If Mister Frisky is a bit too kooky for your project, try Woodrow. The big floppy serifs and hand-drawn strokes give this font very “Chanky” characteristics. Woodrow is bold, bouncy, fun and legible like Mister Frisky, but it is also a little more traditional and structured.
In 1995, when indie rock hipness was just reaching its pique, Chank was really into Jawbox, a post-punk band from DC. It was their music he was listening to when he made this font for the Space Ghost web site. The band broke up in 1997, but the font named in their honor lives on. This font family includes Jawbox, Jawbox Chanky, and Jawbreaker.
A frolicsome threesome: Buckethead, Bonehead & Brainhead.
Sister Frisky jumps up and down and drinks a lot of coffee.
There are no two parallel lines in this font, and no right angles. Here’s a flashy, dancing, retro script with an sharp edge and clear wit!
King George is a chaotic, bouncy, flyer display font that harkens back to Chank’s roots as a grunge alphabetician.
It also has a ransom note feel that reflects the stresses and randomness of this American life.
Gobble gobble gobble! The Gobbler font was drawn with a leaky pen on a napkin at the Modern Cafe in Northeast Minneapolis while the designer, Mister Chank Diesel, was waiting for some pot roast. “Apple cobbler drippings on the napkin add more character to the strokes of each letter,” says Chank.
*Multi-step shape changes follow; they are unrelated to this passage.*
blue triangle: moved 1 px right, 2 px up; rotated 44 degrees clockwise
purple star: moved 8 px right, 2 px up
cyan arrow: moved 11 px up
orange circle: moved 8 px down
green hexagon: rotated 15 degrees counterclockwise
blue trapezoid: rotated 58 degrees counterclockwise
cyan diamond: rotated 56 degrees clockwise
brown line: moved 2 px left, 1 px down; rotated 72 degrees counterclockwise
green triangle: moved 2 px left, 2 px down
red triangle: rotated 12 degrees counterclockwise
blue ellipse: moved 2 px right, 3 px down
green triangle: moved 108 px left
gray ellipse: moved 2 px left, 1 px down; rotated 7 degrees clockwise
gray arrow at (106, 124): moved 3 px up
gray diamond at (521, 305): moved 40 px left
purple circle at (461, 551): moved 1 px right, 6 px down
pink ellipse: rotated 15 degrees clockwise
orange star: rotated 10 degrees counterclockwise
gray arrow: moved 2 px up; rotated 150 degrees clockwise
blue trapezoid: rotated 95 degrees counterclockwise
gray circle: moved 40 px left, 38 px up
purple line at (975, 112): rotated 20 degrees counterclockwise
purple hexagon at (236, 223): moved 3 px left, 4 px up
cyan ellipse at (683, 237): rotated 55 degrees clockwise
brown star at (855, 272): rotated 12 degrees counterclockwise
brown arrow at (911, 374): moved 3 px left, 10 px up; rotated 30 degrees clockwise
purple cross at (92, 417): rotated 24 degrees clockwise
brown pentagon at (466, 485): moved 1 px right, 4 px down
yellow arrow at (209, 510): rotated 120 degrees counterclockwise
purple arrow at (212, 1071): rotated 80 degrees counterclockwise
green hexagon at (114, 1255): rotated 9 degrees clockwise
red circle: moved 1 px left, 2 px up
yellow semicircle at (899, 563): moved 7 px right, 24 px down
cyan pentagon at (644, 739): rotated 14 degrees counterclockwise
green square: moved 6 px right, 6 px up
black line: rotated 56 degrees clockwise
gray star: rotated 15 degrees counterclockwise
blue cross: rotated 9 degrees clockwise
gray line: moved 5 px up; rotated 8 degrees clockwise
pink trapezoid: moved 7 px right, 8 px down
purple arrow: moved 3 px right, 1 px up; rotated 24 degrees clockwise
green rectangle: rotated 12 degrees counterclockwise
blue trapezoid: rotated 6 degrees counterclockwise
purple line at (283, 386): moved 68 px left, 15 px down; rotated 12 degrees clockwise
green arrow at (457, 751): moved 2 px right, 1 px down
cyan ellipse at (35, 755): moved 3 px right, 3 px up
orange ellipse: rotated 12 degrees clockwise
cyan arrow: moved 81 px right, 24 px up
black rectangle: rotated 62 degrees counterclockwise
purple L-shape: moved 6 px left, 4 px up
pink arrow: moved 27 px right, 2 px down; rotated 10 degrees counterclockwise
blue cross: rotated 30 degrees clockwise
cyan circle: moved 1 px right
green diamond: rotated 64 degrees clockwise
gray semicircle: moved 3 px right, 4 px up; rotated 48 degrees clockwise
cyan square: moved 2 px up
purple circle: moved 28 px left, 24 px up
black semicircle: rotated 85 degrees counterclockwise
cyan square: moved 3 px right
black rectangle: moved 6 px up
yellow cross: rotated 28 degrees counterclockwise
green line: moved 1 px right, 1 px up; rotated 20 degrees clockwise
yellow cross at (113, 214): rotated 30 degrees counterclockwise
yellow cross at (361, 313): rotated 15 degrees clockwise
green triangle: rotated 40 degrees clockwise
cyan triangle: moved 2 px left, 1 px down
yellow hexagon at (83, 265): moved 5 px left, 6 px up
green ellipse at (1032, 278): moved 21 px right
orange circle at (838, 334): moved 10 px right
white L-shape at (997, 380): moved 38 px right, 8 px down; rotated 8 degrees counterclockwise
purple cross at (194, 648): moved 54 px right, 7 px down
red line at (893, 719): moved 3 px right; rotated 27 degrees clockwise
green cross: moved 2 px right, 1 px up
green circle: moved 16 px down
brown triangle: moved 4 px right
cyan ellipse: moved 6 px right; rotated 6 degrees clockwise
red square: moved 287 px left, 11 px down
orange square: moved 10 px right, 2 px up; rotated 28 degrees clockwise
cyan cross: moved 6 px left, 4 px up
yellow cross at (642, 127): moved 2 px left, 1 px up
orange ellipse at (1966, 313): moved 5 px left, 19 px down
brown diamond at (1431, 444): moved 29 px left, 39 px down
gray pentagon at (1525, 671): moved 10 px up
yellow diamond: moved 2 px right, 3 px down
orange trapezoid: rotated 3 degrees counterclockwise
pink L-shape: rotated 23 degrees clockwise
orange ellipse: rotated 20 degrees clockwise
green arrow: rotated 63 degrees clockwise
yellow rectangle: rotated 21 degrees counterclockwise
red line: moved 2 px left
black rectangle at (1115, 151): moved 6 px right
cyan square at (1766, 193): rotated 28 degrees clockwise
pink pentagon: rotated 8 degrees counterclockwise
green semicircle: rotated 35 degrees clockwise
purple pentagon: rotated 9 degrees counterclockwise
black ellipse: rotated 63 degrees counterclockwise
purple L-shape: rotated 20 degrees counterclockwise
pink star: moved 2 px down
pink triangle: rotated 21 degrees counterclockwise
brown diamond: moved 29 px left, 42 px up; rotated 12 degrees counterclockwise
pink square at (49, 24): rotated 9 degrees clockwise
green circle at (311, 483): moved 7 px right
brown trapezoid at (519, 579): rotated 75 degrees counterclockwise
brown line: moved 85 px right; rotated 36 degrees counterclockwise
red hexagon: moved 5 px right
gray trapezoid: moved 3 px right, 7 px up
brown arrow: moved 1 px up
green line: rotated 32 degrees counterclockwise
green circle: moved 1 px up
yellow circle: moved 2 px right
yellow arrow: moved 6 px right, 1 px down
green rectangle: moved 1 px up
Destructive Decisions is a font based upon the inherent flaws of human nature—presented under the guise of complete legibility. At first impression this font is very readable, but upon closer examination you'll notice the edges are fuzzy and some of the lines are off-kilter. You can read it, but it is also a bit foggy. No matter how hard it strives for perfection. This font was originally designed for a cable tv show about substance abuse, but is now available for use in your web and print designs, too.
HUGS is a font inspired by children at play and explorative good-natured spirit. With a bit of a bounce and a whole lotta whimsy this headline font has a hand-drawn charm and a wiggly lightheartedness. Originally created for a great American diaper company for use in coupons and packaging, HUGS also translates nicely to the screens of modern devices.